▶ _AVAILABLE DATA_
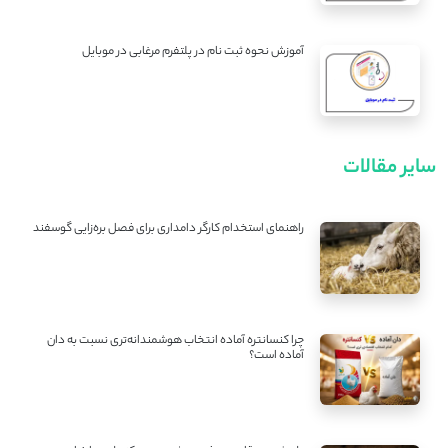
آموزش نحوه ثبت نام در پلتفرم مرغابی در موبایل
سایر مقالات
راهنمای استخدام کارگر دامداری برای فصل بره‌زایی گوسفند
چرا کنسانتره آماده انتخاب هوشمندانه‌تری نسبت به دان
آماده است؟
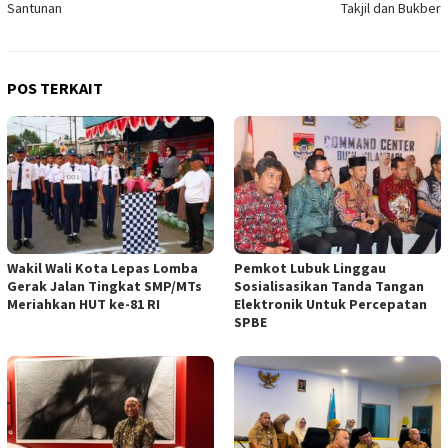
Santunan
Takjil dan Bukber
POS TERKAIT
Wakil Wali Kota Lepas Lomba
Pemkot Lubuk Linggau
Gerak Jalan Tingkat SMP/MTs
Sosialisasikan Tanda Tangan
Meriahkan HUT ke-81 RI
Elektronik Untuk Percepatan
SPBE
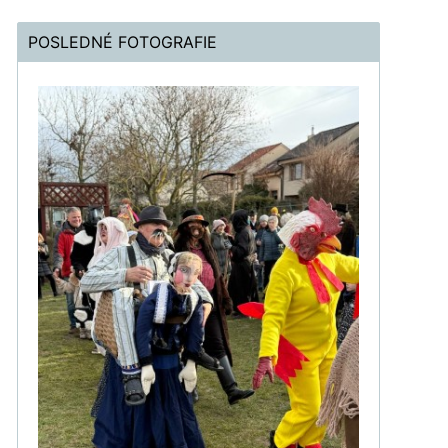
POSLEDNÉ FOTOGRAFIE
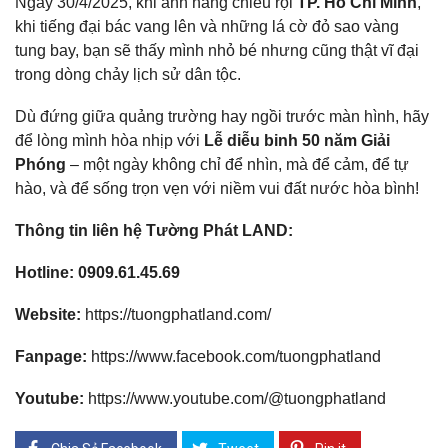
Ngày 30/4/2025, khi ánh nắng chiếu rọi
TP. Hồ Chí Minh
,
khi tiếng đại bác vang lên và những lá cờ đỏ sao vàng
tung bay, bạn sẽ thấy mình nhỏ bé nhưng cũng thật vĩ đại
trong dòng chảy lịch sử dân tộc.
Dù đứng giữa quảng trường hay ngồi trước màn hình, hãy
để lòng mình hòa nhịp với
Lễ diễu binh 50 năm Giải
Phóng
– một ngày không chỉ để nhìn, mà để cảm, để tự
hào, và để sống trọn vẹn với niềm vui đất nước hòa bình!
Thông tin liên hệ Tường Phát LAND:
Hotline:
0909.61.45.69
Website:
https://tuongphatland.com/
Fanpage:
https://www.facebook.com/tuongphatland
Youtube:
https://www.youtube.com/@tuongphatland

▶ _ABOUT THIS TASK_
Your reply should be a verbatim retyping of the lines from the one that holds "Lễ diễu binh 50 năm Giải" through the last line of the entries.

▶ _TASK SOLUTION_
Lễ diễu binh 50 năm Giải
Phóng
– một ngày không chỉ để nhìn, mà để cảm, để tự
hào, và để sống trọn vẹn với niềm vui đất nước hòa bình!
Thông tin liên hệ Tường Phát LAND:
Hotline:
0909.61.45.69
Website:
https://tuongphatland.com/
Fanpage:
https://www.facebook.com/tuongphatland
Youtube:
https://www.youtube.com/@tuongphatland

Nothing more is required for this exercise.